Update: Friday, 10:10 a.m.: Detroit city officials say media reports that the city is trying to ban Airbnb rentalss as a result of an updated ordinance just aren't true.
A spokeswoman for the city's Buildings, Safety Engineering and Environmental Department tells Deadline Detroit that the updated ordinance didn't take effect until Feb. 6, and since then no enforcement actions have been taken against Airbnb owners. She said any enforcement actions up until now involving Airbnbs have nothing to do with the new ordinance.

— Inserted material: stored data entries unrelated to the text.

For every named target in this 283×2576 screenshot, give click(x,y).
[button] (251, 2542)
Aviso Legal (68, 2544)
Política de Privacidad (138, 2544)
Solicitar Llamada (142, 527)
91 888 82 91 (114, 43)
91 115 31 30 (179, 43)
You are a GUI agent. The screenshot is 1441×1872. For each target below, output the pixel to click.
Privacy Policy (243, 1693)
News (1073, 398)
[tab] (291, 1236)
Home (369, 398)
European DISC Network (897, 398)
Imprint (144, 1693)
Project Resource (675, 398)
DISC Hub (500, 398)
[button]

The department awaits guidance from the city's legal department. David Bell, director of the buildings agency, issues this statement:
Detroit homeowners have been able to rent out a room in their homes for more than 100 years and we don't believe the new ordinance was intended to take away that right. The ordinance as written appears to ban all homeowners from having even their own friends and relatives stay at their homes if that friend or relative is paying them rent. The public was never told that was intended. I have asked the law department to review this question and give BSEED guidance.
Media reports that enforcement efforts have begun under this ordinance are false. Over the last two years there have been a few enforcement actions that have involved Airbnb properties, but those tickets have arisen from other complaints or violations related to those properties.

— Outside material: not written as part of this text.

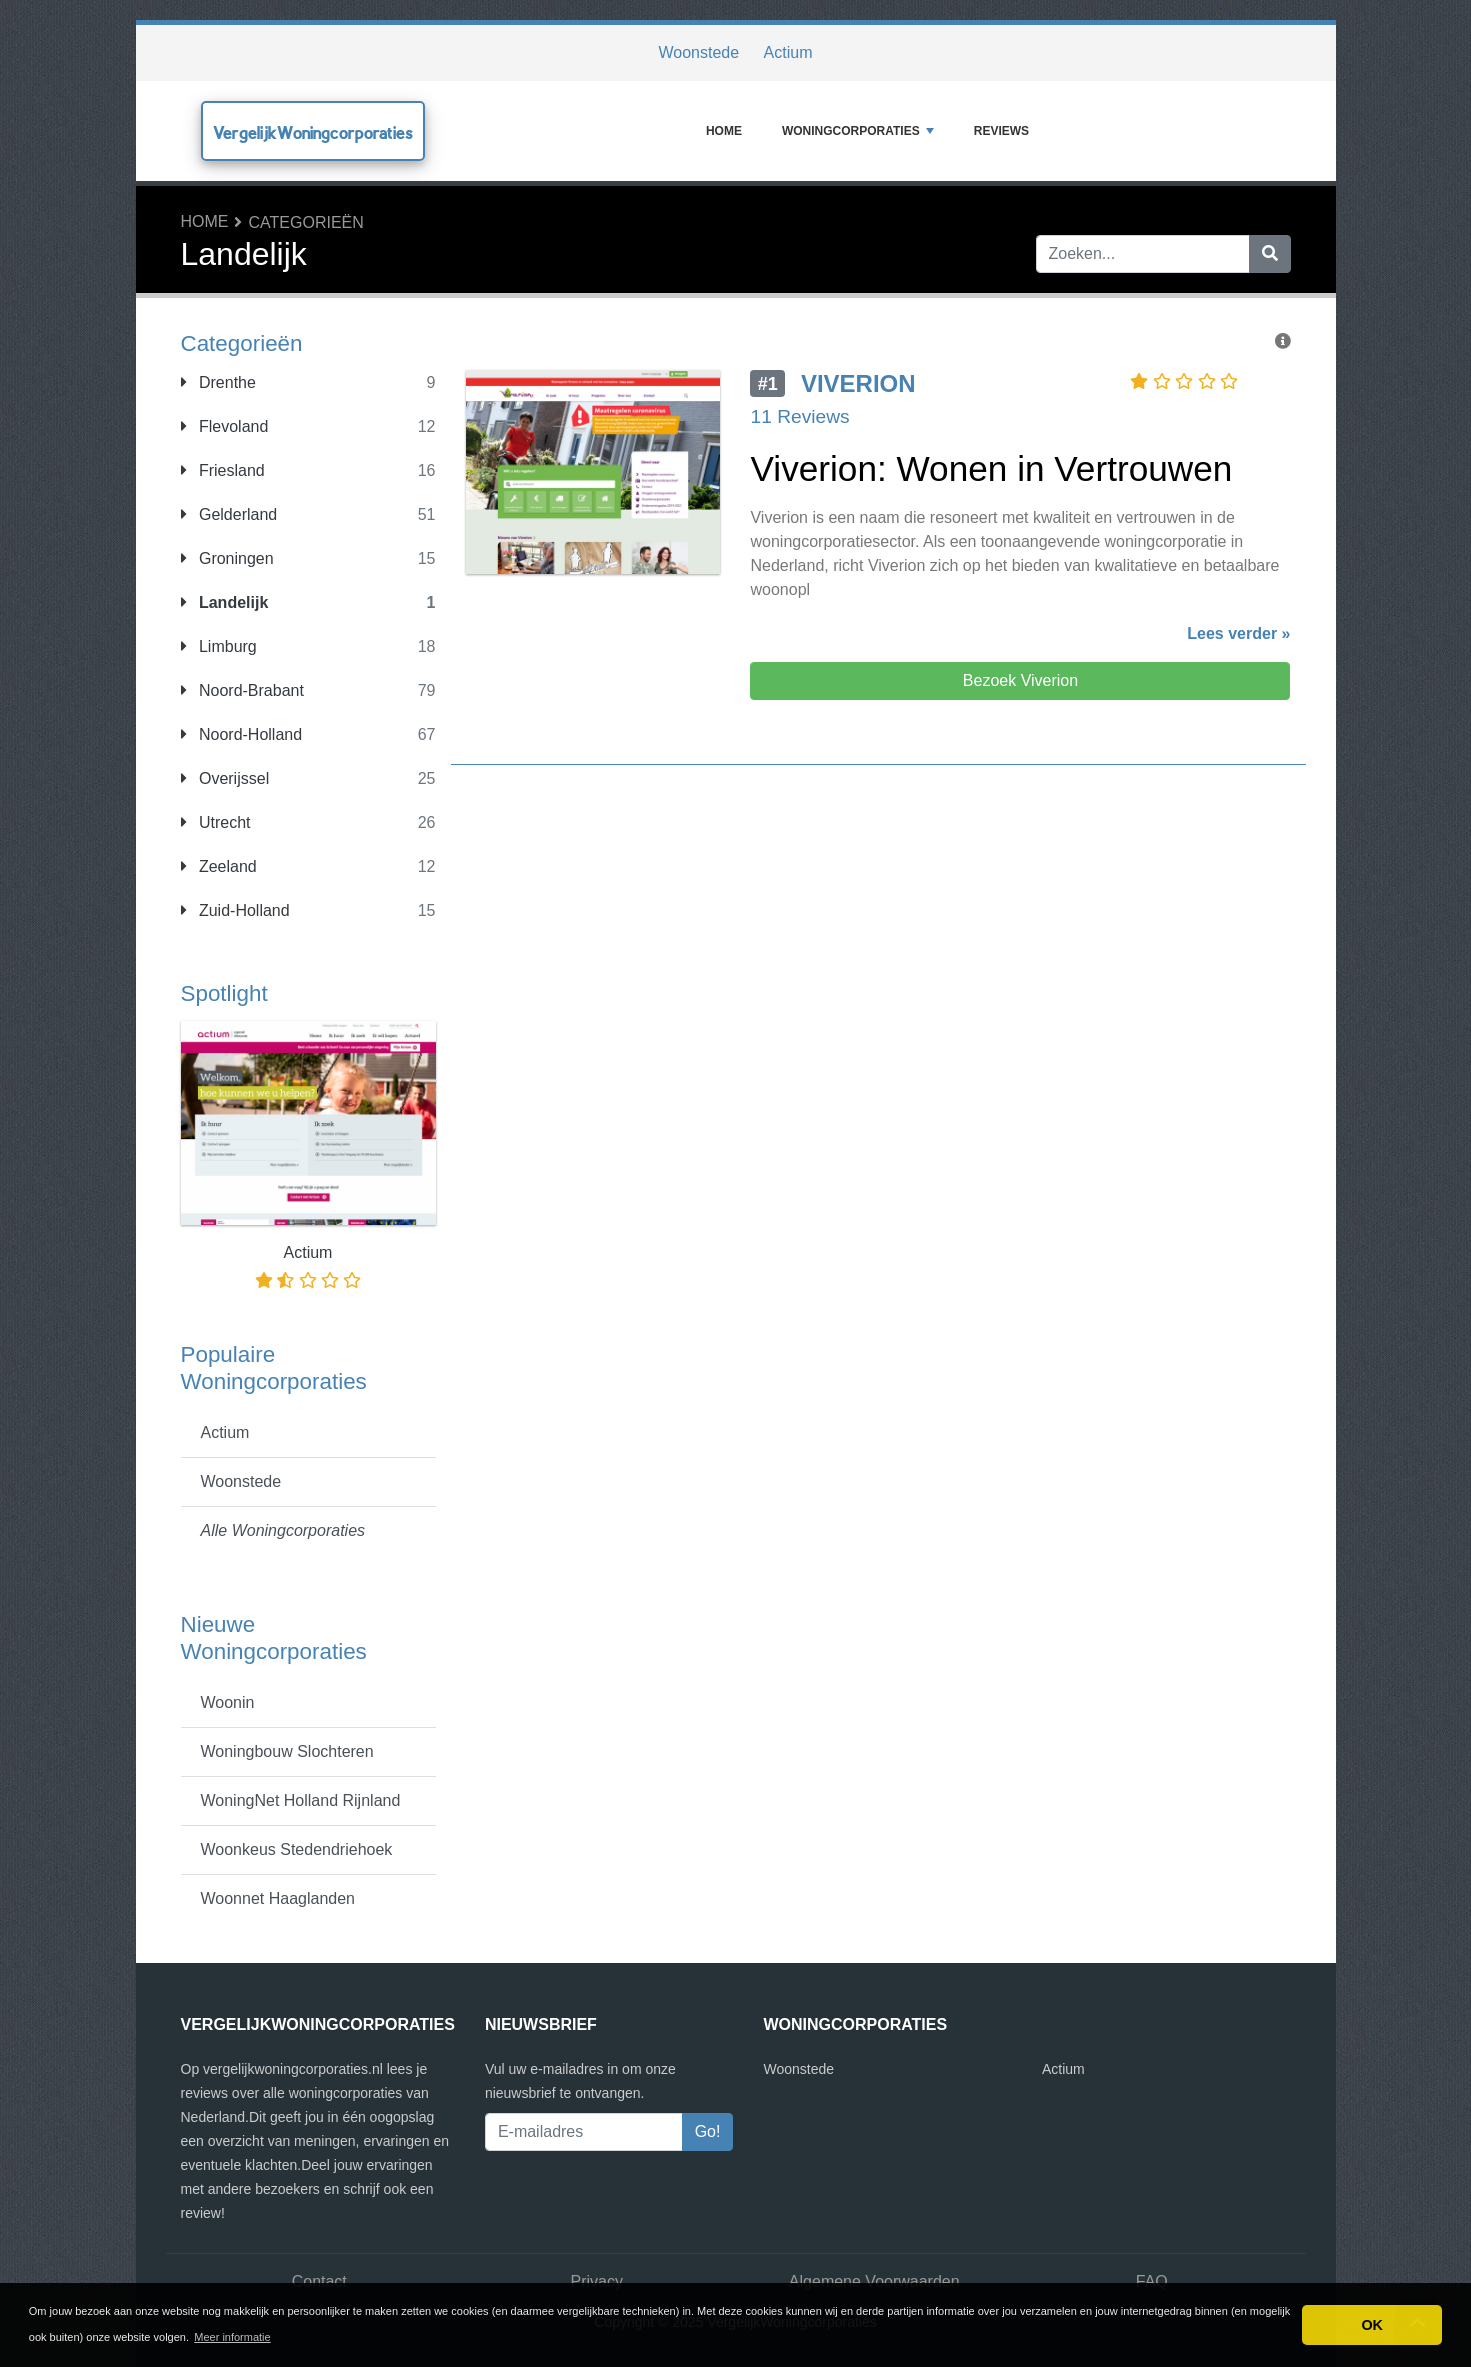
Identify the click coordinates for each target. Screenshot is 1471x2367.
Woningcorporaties (858, 131)
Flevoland (225, 426)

Until the law department review is complete, BSEED will not be ticketing homeowners for renting out rooms in their own residence, whether through Airbnb or otherwise. BSEED and the administration will be working with City Council to resolve these issues.
Airbnb responds to the latest development:
We applaud the city for doing the right thing and protecting every day people who are sharing their homes to pay the bills. Airbnb has partnered with hundreds of cities to develop commonsense home sharing regulations, and we look forward to collaborating with Detroit leaders moving forward.
Original article, Friday morning
Airbnbs are popular around the world, but city officials in Detroit rerportedly want to change that in the Motor City.
The city of Detroit has been sending cease and desist letters to property owners operating some Airbnb units in R1 and R2 residential zones, or single- and double-family residences, reports Tom Perkins of Metro Times:
The move comes after Detroit City Council approved in November the new restrictions as part of a general update to the city's zoning code. The update went into effect on Feb. 6. and makes it illegal for property owners to rent out rooms in a home or apartment in which they live in the city's R1 and R2 zones. (It is OK, however, for property owners to rent a secondary property that they own.)
The new language specifically prohibits home occupations in R1 and R2 zones, and states that, "Use of a dwelling to accommodate paid overnight guests is prohibited as a home occupation; notwithstanding this regulation, public accommodations, including bed and breakfast inns outside the R1 and R2 Districts, are permitted as provided in Sec. 61-12-46 of this Code" (subsection of 61-12-392)."
Airbnb spokesperson Ben Breit says there are 430 hosts in Detroit, of which 50 percent rent out an extra room in their apartment or home. The bulk of the city residential zones are R1 and R2.
Several officials tell Metro Times the ordinance was updated as a housekeeping measure to clean up language.
But Perkins points out that some see it as city hall's gift to the large corporations building new hotels in town. It puts money into the pockets of corporations rather than locals.